The next question knocked me off-balance again. “Would you care for a release?” Hans asked matter-of-factly.
“Um, I’m not sure. What is that?” I stammered, hoping that the “release” was an ancient method by which he was going to balance my chakra or realign my negative energy.
“Well, some clients like to be masturbated as a part of their massage,” Hans answered, as calmly as if he were reading aloud from the box scores of a meaningless midseason Yankees-Tigers game.
“Masturbated-huh.” It had been a tough season with the ladies, to be sure. But even so, I was not prepared to move to this level.
“Yes, masturbated,” Hans said. “Does that interest you?”
“Um, yeah, not so much,” I said. “But thanks for the offer, I think.”
Undaunted by my refusal, Hans continued on as though nothing had happened. But my mind was racing.
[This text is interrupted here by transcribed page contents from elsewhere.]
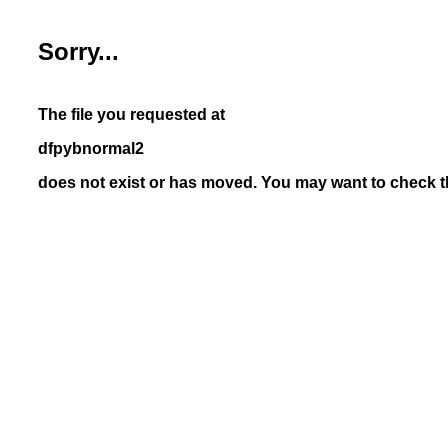
Sorry...
The file you requested at
dfpybnormal2
does not exist or has moved. You may want to check th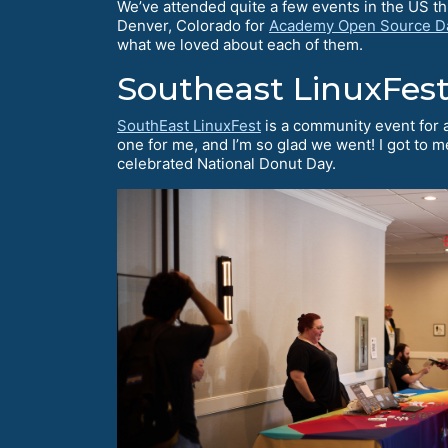
We’ve attended quite a few events in the US t
Denver, Colorado for
Academy Open Source D
what we loved about each of them.
Southeast LinuxFes
SouthEast LinuxFest
is a community event for 
one for me, and I’m so glad we went! I got to 
celebrated National Donut Day.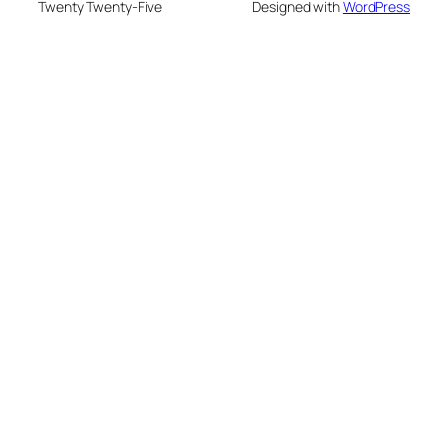
Twenty Twenty-Five
Designed with
WordPress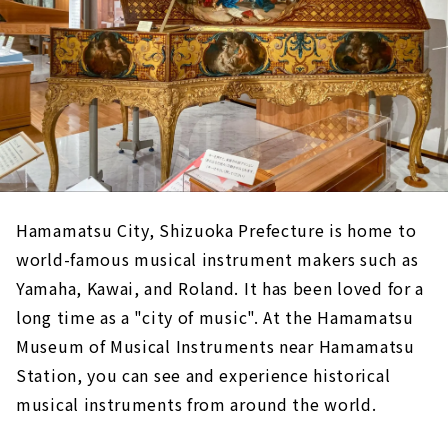
Hamamatsu City, Shizuoka Prefecture is home to
world-famous musical instrument makers such as
Yamaha, Kawai, and Roland. It has been loved for a
long time as a "city of music". At the Hamamatsu
Museum of Musical Instruments near Hamamatsu
Station, you can see and experience historical
musical instruments from around the world.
Had I done something to inspire this offer, or was it simply part of the normal package given to all male clients (like some perverse form of free underbody rust-coating)? Had he broken the law? And was I now obligated to give him a bigger tip? I was confused, and suddenly not at all relaxed.
The massage went on for another 10 minutes. When it was over, I walked out quickly, thanking Hans under my breath. I took a long shower and considered my options. I could complain to the management, demand my money back and, possibly, score some gym-based perks as payment for my trauma (free Cliff Bars for life?). But then Hans might be fired or disgraced professionally. That seemed too harsh. I chose not to say anything.
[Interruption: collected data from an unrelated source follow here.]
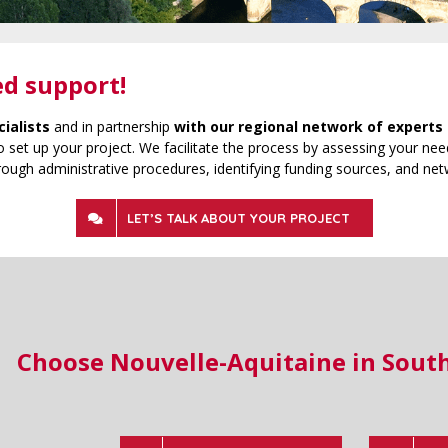
ed support!
cialists
and in partnership
with our regional network of experts 
 set up your project. We facilitate the process by assessing your need
rough administrative procedures, identifying funding sources, and net
LET’S TALK ABOUT YOUR PROJECT
Choose Nouvelle-Aquitaine in Sout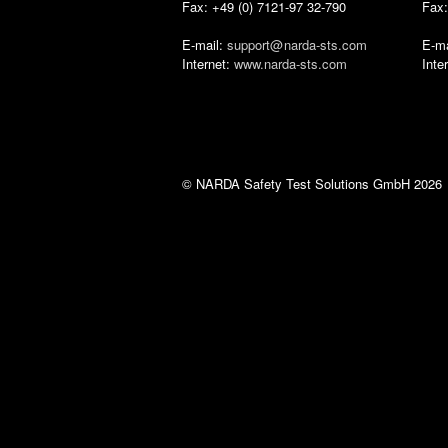
Fax: +49 (0) 7121-97 32-790
Fax:
E-mail:
support‎@
narda-sts‎.‎com
E-ma
Internet:
www.narda-sts.com
Inte
© NARDA Safety Test Solutions GmbH 2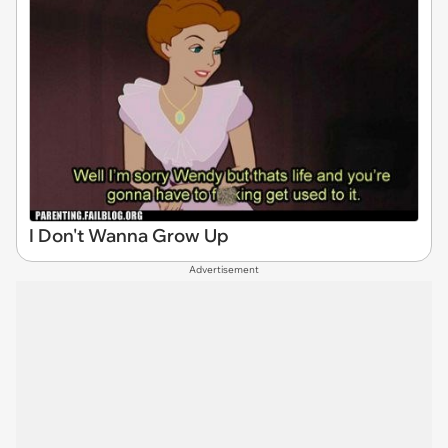
I Don't Wanna Grow Up
Advertisement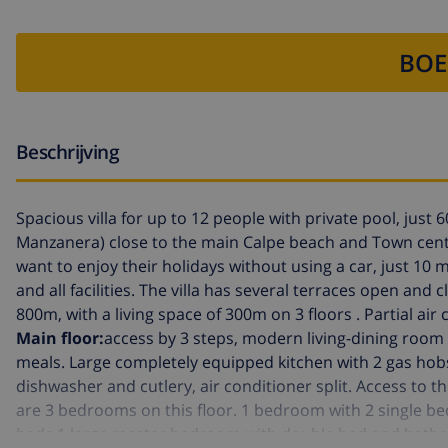
BOE
Beschrijving
Spacious villa for up to 12 people with private pool, just 6
Manzanera) close to the main Calpe beach and Town cent
want to enjoy their holidays without using a car, just 10
and all facilities. The villa has several terraces open and 
800m, with a living space of 300m on 3 floors . Partial a
Main floor:
access by 3 steps, modern living-dining room 
meals. Large completely equipped kitchen with 2 gas hobs 
dishwasher and cutlery, air conditioner split. Access to
are 3 bedrooms on this floor. 1 bedroom with 2 single b
beds.1 large master bedroom with double bed and bathroo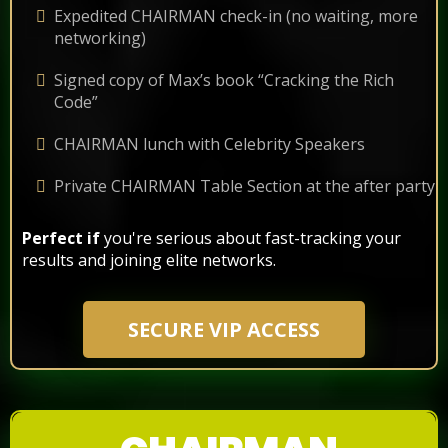
Expedited CHAIRMAN check-in (no waiting, more
networking)
Signed copy of Max’s book “Cracking the Rich
Code”
CHAIRMAN lunch with Celebrity Speakers
Private CHAIRMAN Table Section at the after party
Perfect if
you're serious about fast-tracking your
results and joining elite networks.
SECURE VIP ACCESS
When I got home, I checked out the Web site of the National Certification Board for Therapeutic Massage and Bodywork (NCBTMB), a not-for-profit whose mission is to “foster high standards of ethical and professional practice for therapeutic massage and bodywork professionals.” My research yielded no mention of the “release” as a current standard or recommended procedure. Hans, it seemed, was working off the books.
And while the “release” or “happy ending” is quite common in certain corners of the massage world (Asian parlors are particularly famous for it), one doesn’t generally expect it at an upscale Manhattan establishment. Perhaps, as massage therapy goes mainstream, it’s simply harder for the agencies charged with governing its practices to keep a watchful eye.
In the end, Hans’ offer felt presumptuous and objectifying-but I also know that that’s slightly disingenuous because, had it been a cute woman, I would have faced a tough choice. And in fairness to Hans, I should admit that I fall into the “straight but gayish” camp: men who, while sure about our heterosexuality, gravitate toward mid-century modern design, opera and flat-front trousers. That we even use the term “flat-front trousers” is evidence of the sexual-orientation vagueness we seem to emit. A bit of unwanted male attention is the price we pay for being just gay enough. So, while Hans’ offer was flattering, it left me wanting to swaddle myself in pleated Dockers while guzzling pitchers of warm Schlitz in a sports bar.
I still belong to the gym, and I still see Hans, hovering in the doorway of the massage room. We don’t make eye contact, though I think I can feel his cold glare. It’s my allegiance to the gym that forces me to deal with our awkward situation-a release-crazy massage guru and a former client weathering the uncomfortable silences of a not-so-happy ending.